Initially six tenants will head into the 11-home complex in Granton, Edinburgh, which was unveiled by departing Communities Secretary Angela Constance on May 17. But after the first arrivals move in on July 1, the aim is to fill the community to its 20-person capacity, for an average stay of 12-18 months.
Social Bite’s co-founder, Josh Littlejohn MBE, confirmed that, at first, this time period won’t be rigid – and they will give the villagers time to settle in and adapt to their new environment before moving back into wider society.
“There will be no fixed minimum or maximum stay at first, it will all depend on how long the person needs to transition into permanent accommodation,” he said.
Charity partner Cyrenians will also help residents achieve independency through their support staff on site. Cyrenians chief, Ewan Aitken, said: “When people apply, they apply to be part of a community, they’re not applying for a tenancy.
“Part of being here is hanging out together at the hub, taking care of the environment, cooking together, shopping together.

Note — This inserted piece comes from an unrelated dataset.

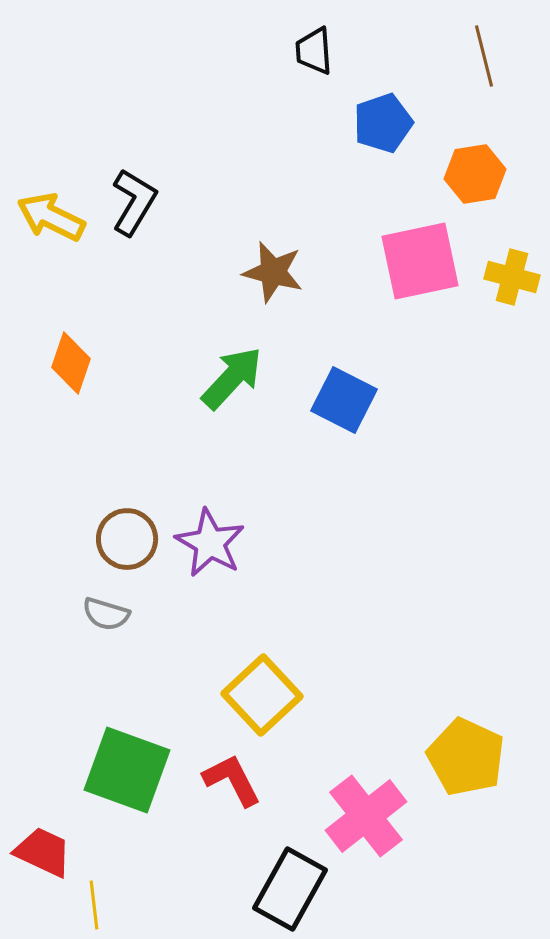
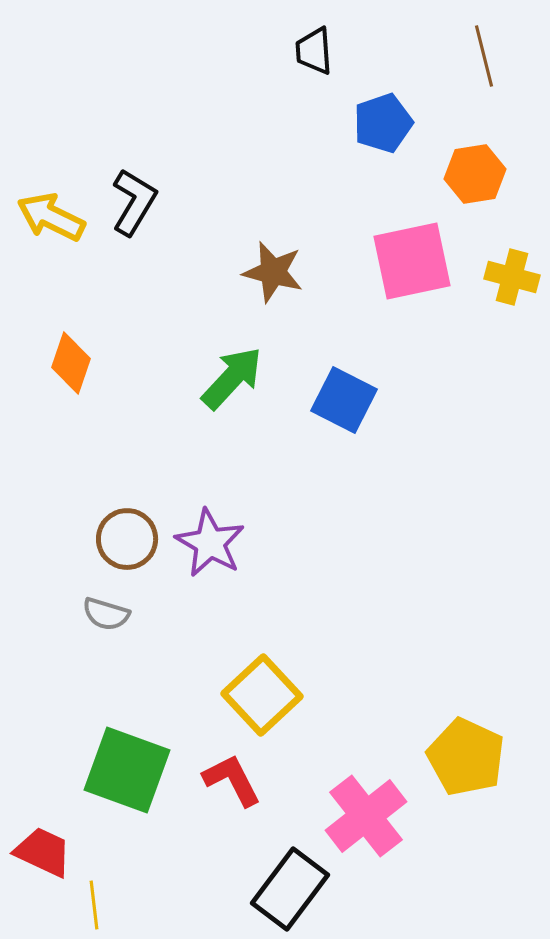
pink square: moved 8 px left
black rectangle: rotated 8 degrees clockwise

And by looking after each other, the skills of looking after yourself and making change can happen.”
In total, more than 92,000 people have sold The Big Issue since 1991 to help themselves work their way out of poverty – more than could fit into Wembley Stadium.
Village residents will also be given the chance to enrol into the local Edinburgh College, which offers a wide range of courses including glazing, carpentry, stone masonry and heritage construction skills.
Originally funded following by last year’s mass Edinburgh sleep-out Sleep in the Park, the running of the Social Bite village will be aided by this year’s expanded event. The 2018 iteration is taking place on the night of December 8, in Scotland’s four largest cities – Edinburgh, Glasgow, Dundee and Aberdeen.
Amy Macdonald and KT Tunstall are confirmed to play across all four cities, traveling on a helicopter donated for the night. Trainspotting author Irvine Welsh will offer up the event’s bed time story.
“Last year, 8,000 people took part in the world’s largest sleep out in Edinburgh, and raised an incredible £4m in the process,” said Littlejohn, who welcomed Prince Harry and Meghan Markle to the social enterprise sandwich shop in February.
Everyone who gave up their beds for last year’s Sleep Out caused a sea change in Scotland’s fight against homelessness and have funded a raft of major projects, including a major Housing First initiative which is expected to take 800 rough sleepers off the streets by 2020.
“For Sleep in the Park 2018 we’re doing something that has never been done before – a simultaneous multi-city sleep out. We’re asking for 12,000 people in Edinburgh, Glasgow, Aberdeen and Dundee to keep the momentum going and raise £6m,” added Littlejohn.
“We were completely blown away by the thousands of people who joined this movement and supported Sleep in the Park last year. We want to build on this across the whole of Scotland. By organising these events locally, we will invest the funds so that homeless people in those cities are housed and given the support they need to get back on their feet.”